TASK INSTRUCTIONS = Retype all the records below exactly as they are, with no image carried over.

Transcribed page contents:
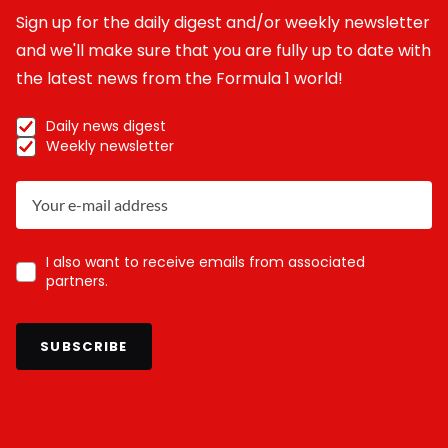
Sign up for the daily digest and/or weekly newsletter
and we'll make sure that you are fully up to date with
the latest news from the Formula 1 world!
Daily news digest
Weekly newsletter
I also want to receive emails from associated
partners.
SUBSCRIBE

EXERCISE ANSWER =
Sign up for the daily digest and/or weekly newsletter
and we'll make sure that you are fully up to date with
the latest news from the Formula 1 world!
Daily news digest
Weekly newsletter
I also want to receive emails from associated
partners.
SUBSCRIBE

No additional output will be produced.